In our earlier blog on Cancer and Food we discussed the role that specific types of food play in increasing (and decreasing) a person’s risk of developing cancer. We are discussing this because it is estimated that 30% of cancers can be prevented through changes in our lifestyle. In New Zealand this represents around 7000 fewer people a year having to go through the hell that is a cancer diagnosis and treatment. We concluded however that the relationship between cancer and food is less about the specific type of food we eat and much more about how fat it makes us.
It’s the FAT that really gets us
In our previous blog we described a very high quality European study which showed there was a clear relationship between the amount of processed meat people eat and their risk of dying from cancer. What this study also found was that those that consume the most meat, also ate the fewest fruit and vegetables and were more likely to smoke, while those who ate a lot of meat also drank a lot. These were the people at greatest increase in risk for Cardio Vascular Disease and Cancer.
What scientists are increasingly coming to understand is that those with greater body fat are at the greatest risk of developing many different types of cancer. What makes us fat? Eating foods high in fat, salt, sugar, drinking calorie dense alcoholic drinks frequently, not filling up with nutrient dense, high-fibre, low-calorie fruit and vegetables, and not moving and using our bodies.
There are a few different ways (that we currently understand) for increased body fat to increase our risk of cancer:
- Those who have too much body fat have elevated levels of hormones and growth factors (like insulin and leptin) and these can promote cancer cell growth
- Fat around people’s middles in particular increases the risk of colon and endometrial cancers through a specific process called hyperinsulinaemia
- In men, fatness is related to lower serum testosterone levels, which in turn may be associated with enhanced risk of or adverse outcome in advanced prostate cancer.
- Greater body mass and fat is associated with a low-grade chronic inflammatory state which can promote cancer development.
So when it comes to cancer body fat is not good, but as a nation and as a world we are getting fatter. This worldwide ‘fat epidemic’ is not because humans have undergone some rapid evolution in our psychology since the 1960s, and have suddenly lost all ability to exert any self-control around food (hint – we pretty much had none before as well).
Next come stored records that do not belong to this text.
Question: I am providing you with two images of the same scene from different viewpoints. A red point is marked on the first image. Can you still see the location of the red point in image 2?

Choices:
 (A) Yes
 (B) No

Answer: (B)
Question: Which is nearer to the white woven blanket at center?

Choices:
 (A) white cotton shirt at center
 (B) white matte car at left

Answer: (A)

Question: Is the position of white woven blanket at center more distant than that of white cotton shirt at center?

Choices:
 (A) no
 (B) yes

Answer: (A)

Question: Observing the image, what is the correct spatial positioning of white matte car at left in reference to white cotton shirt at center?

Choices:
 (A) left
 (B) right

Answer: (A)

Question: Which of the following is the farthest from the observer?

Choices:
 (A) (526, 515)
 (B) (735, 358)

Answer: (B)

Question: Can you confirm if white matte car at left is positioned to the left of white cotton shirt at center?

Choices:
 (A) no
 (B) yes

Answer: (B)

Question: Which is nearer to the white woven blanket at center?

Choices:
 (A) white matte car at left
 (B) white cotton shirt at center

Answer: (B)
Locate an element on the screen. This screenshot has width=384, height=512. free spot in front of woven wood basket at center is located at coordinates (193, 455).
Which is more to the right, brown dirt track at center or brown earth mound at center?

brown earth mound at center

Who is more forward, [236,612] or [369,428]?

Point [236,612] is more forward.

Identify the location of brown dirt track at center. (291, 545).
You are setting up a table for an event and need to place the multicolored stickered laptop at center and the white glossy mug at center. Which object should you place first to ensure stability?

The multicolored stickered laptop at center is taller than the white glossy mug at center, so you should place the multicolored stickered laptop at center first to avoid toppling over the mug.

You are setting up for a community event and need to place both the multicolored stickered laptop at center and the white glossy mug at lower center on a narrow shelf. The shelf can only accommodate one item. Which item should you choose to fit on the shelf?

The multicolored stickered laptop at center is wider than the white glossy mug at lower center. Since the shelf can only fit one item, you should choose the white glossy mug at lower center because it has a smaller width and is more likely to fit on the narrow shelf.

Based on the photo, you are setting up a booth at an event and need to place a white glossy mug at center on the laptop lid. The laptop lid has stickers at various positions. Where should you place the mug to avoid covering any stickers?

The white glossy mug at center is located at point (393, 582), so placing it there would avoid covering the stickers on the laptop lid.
Food and the Environment is Key
What has changed is the way in which food (and alcohol) is made, sold, and advertised, its availability, how we eat it, the environment we live in. All these things have a more important role to play in changing our risk of obesity related cancer than individual behaviour change, requiring us to override an evolutionary response to eat when food is available. We are primed to want to stuff our faces when we see energy dense food – it is partly how we made it as a race – picking at a bit of wild lettuce and limiting ourselves to ‘just sliver of woolly mammoth liver thanks’ was not going to give us a survival advantage.
Getting manufacturers to reduce the salt, fat and sugar (and in the case of processed meat use fewer nitrates) would be a good step in improving the health of everyone. In NZ public health doctors have recently pointed out what a really easy thing it would be to reduce the salt in processed foods like bread – it would be easy to achieve by setting a maximum limit, the consumer wouldn’t even notice and the number of deaths attributable to excess salt in our diets would reduce (a lot). It is a no brainer.
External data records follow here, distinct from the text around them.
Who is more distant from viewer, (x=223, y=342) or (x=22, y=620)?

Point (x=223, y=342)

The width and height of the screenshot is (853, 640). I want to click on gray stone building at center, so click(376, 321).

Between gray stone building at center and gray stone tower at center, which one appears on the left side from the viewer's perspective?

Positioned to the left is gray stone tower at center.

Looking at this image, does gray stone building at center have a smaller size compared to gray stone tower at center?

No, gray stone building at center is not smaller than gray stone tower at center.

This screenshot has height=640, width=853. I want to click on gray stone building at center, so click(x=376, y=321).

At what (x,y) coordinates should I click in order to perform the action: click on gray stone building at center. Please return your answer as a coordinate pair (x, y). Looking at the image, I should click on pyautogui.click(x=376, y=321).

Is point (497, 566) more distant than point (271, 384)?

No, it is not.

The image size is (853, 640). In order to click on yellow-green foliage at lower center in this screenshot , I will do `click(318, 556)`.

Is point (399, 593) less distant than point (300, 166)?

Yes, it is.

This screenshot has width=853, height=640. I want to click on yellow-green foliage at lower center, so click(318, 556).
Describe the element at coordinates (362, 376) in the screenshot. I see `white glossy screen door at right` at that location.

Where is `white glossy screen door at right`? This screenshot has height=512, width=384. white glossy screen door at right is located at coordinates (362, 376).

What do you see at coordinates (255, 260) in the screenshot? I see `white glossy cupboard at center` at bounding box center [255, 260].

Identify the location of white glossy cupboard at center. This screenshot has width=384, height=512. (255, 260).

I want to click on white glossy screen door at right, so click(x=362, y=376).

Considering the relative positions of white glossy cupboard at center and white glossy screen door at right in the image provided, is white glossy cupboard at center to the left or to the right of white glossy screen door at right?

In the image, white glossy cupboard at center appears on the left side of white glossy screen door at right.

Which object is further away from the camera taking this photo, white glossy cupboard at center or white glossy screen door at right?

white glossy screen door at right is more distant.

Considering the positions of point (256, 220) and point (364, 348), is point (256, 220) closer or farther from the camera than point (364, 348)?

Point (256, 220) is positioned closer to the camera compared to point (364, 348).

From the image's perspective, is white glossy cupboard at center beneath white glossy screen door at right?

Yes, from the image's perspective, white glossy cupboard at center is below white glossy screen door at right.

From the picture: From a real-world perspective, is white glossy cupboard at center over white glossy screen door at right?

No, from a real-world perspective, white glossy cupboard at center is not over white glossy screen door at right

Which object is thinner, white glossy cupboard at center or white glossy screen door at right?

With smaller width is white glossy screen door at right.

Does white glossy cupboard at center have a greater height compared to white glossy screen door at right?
Health cheque and Appetite for Destruction outline a number of very cost-effective strategies that we can implement to stop people getting fatter (mostly without people even knowing much has changed).
Individually motivated and maintained behaviour change (changing the food we eat, how much of it, and doing more exercise) is one the hardest, most difficult things for a society to achieve on the sort of level we need to reduce our rates of cancer. Investing money in such strategies, while not unimportant, is a REALLY poor spend for our money compared to other programmes. Things like education campaigns, physical activity programmes, community weight loss programmes are just not as effective on a population wide scale as the big structural changes we can implement, and have limited long term success.
So while we support and encourage a mindful low risk individual approach to what we eat and drink, the Government needs to focus policy on those things that works best for most impact.